We’ve all thought about jumping on the Bitcoin bandwagon, right? But what if there was some way to earn cryptocurrency while riding a bike…?

oBike

Singapore likes to do things differently, including bike sharing. I’ve checked out London’s and Toronto’s bike sharing and while they’re great, you still have to find a station to book out a bike.

oBike is different.  Just download the app and it leads you to the nearest available bike – no station required. And when you’re done, just lock your bike to end your journey. But why ride a rental bike in the first place? It’s not as if bicycles are that expensive in the first place…

Cryptocoin

OBike offers you the opportunity to earn digital assets while riding their bikes, in the form of the cryptocurrency oCoin. oCoin can be exchanged for products or services, but governments don’t like losing control of currency, so governments around the world are regulating the trade in cryptocoins.

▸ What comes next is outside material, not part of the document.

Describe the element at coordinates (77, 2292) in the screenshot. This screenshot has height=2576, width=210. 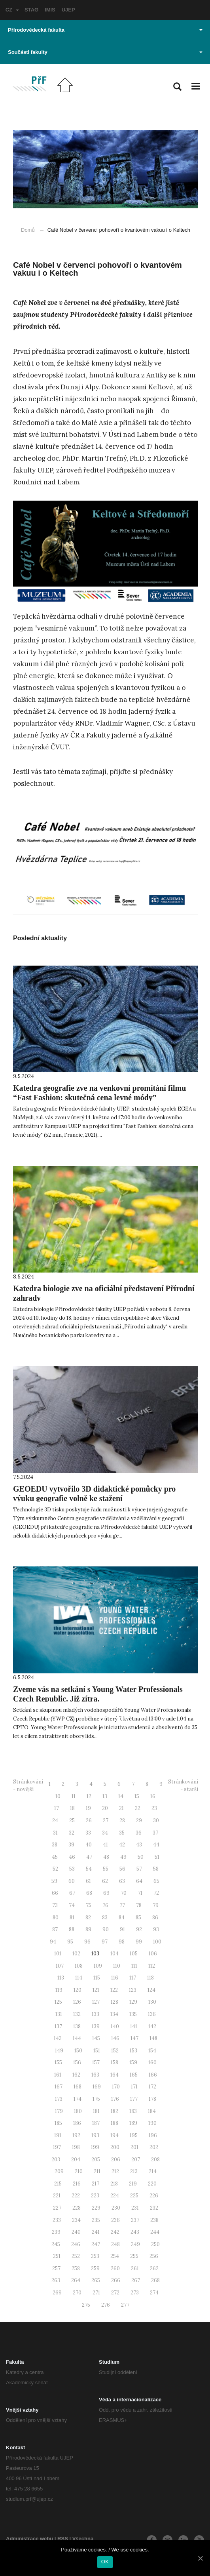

Meanwhile, entrepreneurs like oBike are looking for ways to exploit a currency that is, arguably, no different to a retail loyalty voucher. Well, if you’re a cyclist, your luck is in – oBike will literally pay you to use their service. So how does that work?

OCoin

Forget Bitcoin, oCoin is the newest currency on the block – and oBike just took a bite of the apple. Investing in the Ethereum platform means that oBike can offer oCoins to cyclists using its service. The more you cycle, the more of the cryptocurrency you’ll earn.

The list of products you can spend that money on will simply keep growing as more companies opt to use the service. With plans to partner with the TRON ecosystem already in the works, it looks like pedalling will pay off in the future.

Futures

oBike has been steadily gaining ground in Asia, venturing beyond Singapore into Indonesia. The popularity of oBike in Australia has been sufficient to cause tabloid hand-wringing at its success, if only to bemoan the ubiquity of oBikes left conveniently next to Australia’s beaches and waterfronts.

Even though oBike has withdrawn from the bike-loving town of Oxford, England, it’s worth noting that bike-share schemes still hold some currency. Actually, it’s more than that. From now on, bike-share schemes may bring cryptocurrency wherever they’re established. If that doesn’t sound like the future, I don’t know what does.